When a cat in a rescue center falls ill with feline panleukopenia it is a catastrophe for the other cats in the same facility because they might have come into contact with the cat who is very ill and because feline panleukopenia is highly contagious and often a fatal disease, veterinarians decide for the sake of safety to euthanise all the cats that may have come into contact with the sick cat.
This has happened in a shelter in Catawba, which I believe is in the state of North Carolina but somebody who knows better than me might wish to correct me.
Last weekend, shelter staff members found two cats at the county’s animal shelter who were dead in their cages. Tests concluded that the cats died of feline panleukopenia (feline distemper).

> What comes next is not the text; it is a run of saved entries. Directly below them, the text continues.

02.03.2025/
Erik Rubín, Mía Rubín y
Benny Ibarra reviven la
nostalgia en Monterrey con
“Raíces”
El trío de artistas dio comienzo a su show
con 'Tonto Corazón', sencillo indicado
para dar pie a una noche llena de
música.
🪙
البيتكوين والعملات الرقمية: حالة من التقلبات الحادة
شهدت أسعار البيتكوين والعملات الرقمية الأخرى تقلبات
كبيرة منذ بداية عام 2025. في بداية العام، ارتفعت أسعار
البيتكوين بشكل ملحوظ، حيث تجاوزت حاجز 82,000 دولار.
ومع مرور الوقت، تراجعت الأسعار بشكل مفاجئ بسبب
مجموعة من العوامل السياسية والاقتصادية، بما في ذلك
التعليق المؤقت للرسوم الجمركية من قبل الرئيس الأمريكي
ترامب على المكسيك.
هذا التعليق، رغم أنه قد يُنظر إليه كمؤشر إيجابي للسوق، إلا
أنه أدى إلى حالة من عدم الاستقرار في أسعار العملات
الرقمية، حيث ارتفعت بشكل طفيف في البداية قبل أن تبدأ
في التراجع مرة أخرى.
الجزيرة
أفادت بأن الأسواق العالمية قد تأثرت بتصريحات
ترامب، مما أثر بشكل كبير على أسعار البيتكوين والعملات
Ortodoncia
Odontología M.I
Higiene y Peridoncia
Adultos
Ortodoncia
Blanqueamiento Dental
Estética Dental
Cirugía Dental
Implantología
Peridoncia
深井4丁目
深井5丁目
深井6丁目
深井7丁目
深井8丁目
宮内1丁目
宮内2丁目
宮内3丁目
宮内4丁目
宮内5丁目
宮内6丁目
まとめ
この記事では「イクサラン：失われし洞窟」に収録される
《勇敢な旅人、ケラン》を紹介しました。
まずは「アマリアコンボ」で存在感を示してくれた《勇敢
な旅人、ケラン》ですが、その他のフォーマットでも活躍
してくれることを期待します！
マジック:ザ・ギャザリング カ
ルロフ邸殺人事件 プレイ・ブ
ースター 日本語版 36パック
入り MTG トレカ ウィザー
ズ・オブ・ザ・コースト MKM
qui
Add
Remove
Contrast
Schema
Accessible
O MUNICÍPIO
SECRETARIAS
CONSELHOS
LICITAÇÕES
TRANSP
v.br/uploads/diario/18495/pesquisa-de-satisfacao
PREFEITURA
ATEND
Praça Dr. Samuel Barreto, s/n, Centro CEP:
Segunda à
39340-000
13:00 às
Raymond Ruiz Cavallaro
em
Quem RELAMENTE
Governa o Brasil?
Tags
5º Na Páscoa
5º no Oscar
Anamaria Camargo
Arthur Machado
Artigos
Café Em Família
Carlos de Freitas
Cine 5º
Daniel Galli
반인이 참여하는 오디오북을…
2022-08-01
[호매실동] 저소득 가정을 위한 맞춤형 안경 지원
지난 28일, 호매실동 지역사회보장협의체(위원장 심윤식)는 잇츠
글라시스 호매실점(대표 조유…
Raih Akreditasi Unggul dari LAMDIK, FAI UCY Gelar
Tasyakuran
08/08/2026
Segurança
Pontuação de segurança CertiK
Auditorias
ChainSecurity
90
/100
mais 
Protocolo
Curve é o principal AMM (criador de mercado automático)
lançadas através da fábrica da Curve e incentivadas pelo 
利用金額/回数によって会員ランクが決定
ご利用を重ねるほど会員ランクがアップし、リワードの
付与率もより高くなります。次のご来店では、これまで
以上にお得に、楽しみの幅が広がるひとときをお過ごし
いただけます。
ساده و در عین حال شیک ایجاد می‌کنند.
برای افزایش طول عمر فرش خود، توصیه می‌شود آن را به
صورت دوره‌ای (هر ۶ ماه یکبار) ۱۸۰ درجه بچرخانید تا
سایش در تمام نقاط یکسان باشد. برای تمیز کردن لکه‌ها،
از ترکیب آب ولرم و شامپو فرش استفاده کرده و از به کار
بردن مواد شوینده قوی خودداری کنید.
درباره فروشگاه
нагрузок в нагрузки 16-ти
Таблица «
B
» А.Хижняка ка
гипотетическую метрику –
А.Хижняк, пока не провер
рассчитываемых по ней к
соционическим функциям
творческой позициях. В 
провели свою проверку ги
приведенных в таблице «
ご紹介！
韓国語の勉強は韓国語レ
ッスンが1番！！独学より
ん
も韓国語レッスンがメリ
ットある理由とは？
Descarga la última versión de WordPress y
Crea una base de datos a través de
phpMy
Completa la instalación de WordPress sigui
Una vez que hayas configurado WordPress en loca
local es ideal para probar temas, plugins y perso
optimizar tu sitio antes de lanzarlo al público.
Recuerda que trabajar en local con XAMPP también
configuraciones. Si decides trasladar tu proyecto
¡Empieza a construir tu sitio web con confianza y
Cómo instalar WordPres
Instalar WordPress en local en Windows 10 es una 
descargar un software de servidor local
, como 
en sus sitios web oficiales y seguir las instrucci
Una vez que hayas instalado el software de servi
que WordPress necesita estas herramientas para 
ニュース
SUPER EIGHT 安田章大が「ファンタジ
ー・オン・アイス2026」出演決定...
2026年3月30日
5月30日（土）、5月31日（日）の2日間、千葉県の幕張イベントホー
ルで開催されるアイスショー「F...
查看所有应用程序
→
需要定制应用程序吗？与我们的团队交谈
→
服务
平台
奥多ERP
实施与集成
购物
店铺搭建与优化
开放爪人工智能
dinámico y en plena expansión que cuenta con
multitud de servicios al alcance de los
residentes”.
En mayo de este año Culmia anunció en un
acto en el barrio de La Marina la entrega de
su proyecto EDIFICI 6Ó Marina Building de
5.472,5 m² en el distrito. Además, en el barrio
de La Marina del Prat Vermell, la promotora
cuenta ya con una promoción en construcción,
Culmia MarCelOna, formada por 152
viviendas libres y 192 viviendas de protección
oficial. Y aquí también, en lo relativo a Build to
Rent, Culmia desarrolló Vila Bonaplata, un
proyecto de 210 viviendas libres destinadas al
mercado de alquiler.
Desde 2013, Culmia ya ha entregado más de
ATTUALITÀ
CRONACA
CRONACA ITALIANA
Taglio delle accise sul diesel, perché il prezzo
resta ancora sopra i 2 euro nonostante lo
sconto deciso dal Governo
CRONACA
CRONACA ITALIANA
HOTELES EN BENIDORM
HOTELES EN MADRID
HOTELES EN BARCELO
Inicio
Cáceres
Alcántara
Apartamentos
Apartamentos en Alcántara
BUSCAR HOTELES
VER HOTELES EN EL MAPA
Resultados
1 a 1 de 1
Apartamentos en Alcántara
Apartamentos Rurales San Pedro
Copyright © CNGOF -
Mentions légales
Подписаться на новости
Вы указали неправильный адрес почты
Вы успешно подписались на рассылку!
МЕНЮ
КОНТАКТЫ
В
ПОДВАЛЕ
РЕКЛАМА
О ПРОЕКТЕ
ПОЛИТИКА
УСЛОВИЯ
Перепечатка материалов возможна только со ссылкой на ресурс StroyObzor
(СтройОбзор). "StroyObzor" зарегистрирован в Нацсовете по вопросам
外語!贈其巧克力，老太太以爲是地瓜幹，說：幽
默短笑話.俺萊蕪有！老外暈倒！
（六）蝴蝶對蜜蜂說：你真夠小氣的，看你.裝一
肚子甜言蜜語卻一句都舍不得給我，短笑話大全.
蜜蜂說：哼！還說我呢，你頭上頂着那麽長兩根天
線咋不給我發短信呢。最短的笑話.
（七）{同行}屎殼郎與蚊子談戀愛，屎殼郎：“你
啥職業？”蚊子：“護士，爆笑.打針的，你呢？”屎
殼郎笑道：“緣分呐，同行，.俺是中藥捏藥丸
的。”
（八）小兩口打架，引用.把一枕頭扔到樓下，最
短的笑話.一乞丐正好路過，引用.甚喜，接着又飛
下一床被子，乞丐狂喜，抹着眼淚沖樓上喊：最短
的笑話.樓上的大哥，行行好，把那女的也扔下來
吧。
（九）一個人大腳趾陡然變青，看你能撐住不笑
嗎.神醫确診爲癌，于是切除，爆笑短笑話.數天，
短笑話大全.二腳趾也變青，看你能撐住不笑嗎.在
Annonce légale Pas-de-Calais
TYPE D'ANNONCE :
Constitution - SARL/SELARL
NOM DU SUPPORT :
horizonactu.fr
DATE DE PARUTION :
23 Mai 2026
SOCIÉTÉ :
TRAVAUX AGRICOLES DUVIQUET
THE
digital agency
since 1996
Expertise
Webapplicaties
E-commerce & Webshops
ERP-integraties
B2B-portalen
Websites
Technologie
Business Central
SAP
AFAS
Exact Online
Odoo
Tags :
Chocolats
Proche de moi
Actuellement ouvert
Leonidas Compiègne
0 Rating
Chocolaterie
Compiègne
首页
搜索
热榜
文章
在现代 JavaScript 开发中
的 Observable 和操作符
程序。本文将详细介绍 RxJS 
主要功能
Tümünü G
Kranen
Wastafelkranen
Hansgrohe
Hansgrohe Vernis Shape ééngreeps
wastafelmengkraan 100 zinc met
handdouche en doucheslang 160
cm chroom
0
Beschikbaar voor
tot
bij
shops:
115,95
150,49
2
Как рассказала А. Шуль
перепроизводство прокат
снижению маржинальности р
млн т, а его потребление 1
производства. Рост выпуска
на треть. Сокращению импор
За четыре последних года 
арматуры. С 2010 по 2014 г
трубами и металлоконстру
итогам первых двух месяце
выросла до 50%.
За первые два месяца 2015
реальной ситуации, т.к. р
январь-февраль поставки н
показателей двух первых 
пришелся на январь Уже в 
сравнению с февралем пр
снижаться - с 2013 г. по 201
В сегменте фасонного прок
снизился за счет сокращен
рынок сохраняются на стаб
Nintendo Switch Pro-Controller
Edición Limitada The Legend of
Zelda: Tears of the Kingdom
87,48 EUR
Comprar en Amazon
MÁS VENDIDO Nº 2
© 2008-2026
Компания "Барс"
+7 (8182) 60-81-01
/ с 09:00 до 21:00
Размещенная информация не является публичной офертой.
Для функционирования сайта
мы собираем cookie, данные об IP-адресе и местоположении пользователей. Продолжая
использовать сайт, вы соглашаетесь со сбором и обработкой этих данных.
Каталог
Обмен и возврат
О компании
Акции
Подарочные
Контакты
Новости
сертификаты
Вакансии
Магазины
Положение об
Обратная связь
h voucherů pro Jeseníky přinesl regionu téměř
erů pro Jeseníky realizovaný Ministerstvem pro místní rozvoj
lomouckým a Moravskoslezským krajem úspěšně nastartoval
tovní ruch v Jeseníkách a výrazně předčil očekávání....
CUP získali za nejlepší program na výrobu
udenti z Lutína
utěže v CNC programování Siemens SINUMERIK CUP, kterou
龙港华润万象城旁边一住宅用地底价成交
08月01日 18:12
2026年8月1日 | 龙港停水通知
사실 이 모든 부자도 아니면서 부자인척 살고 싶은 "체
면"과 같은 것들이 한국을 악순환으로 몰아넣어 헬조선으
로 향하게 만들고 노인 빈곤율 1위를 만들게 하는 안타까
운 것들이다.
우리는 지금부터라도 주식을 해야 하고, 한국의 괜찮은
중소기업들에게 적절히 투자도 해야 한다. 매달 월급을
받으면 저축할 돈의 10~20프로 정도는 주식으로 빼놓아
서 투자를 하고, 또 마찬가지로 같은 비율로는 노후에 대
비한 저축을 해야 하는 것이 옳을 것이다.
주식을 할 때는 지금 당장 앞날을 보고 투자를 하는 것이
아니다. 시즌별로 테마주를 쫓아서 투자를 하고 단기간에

At that moment in time, and after, I suspect, a lot of thought and with a heavy heart, shelter staff decided to euthanize 87 cats who might have come into contact with either one of the two dead cats.
The shelter staff consulted with their veterinarian and weighed the potential for the virus to spread to other parts of the facility and into the community against the seriousness of extensive euthanasia, and decided to euthanize to minimize the risk of this nasty virus spreading.
This has happened before at another shelters and it will happen again but why should it happen? Does it have to happen?
I don’t think we can criticize the veterinarian and the shelter staff for making their decision but I believe that we can criticize somebody at the shelter facility for taking into the facility two cats who carried panleuk or perhaps they got the disease from cats inside the shelter? It doesn’t change things.
If the consequences of introducing a sick cat to a shelter are this catastrophic surely it makes sense to have a quarantine area where new intakes can be held pending with certainty that they do no carry serious diseases.
There have been other outbreaks and the same sort of mass euthanasia in response, in other North Carolina shelters.
The root purpose of cat shelters is to save lives through adopting cats out to new caretakers.
To euthanise 87 cats, many of whom were no doubt excellent pets and healthy, is a complete failure of management.
Perhaps I am oversimplifying things. Perhaps I missed something important. I am not an USA cat shelter expert. But when foster carers of several cats pull a new cat from a shelter they have to make sure, at the outset, that the cat is not carrying a nasty contagious disease because they risk the lives of all the cats in their care.
Also adopters from shelters have to be sure that the cat they adopt is healthy. There seems to have been an oversight in this county shelter. How commonplace is this sort of risk?